PROMPT | Any pictures in the records below should be skipped; write out everything else exactly.

MATERIAL SUPPLIED |

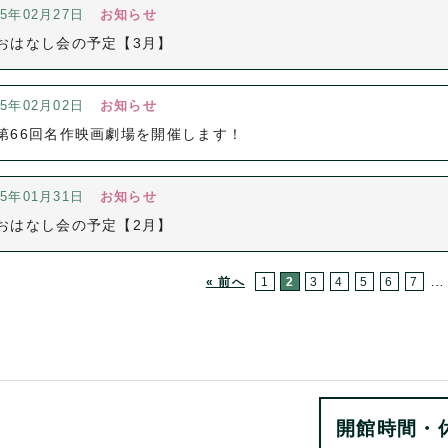
25年02月27日
お知らせ
おはなし会の予定【3月】
25年02月02日
お知らせ
第66回名作映画劇場を開催します！
25年01月31日
お知らせ
おはなし会の予定【2月】
…
« 前へ
1
2
3
4
5
6
7
開館時間・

ANSWER SECTION |
25年02月27日
お知らせ
おはなし会の予定【3月】
25年02月02日
お知らせ
第66回名作映画劇場を開催します！
25年01月31日
お知らせ
おはなし会の予定【2月】
…
« 前へ
1
2
3
4
5
6
7
開館時間・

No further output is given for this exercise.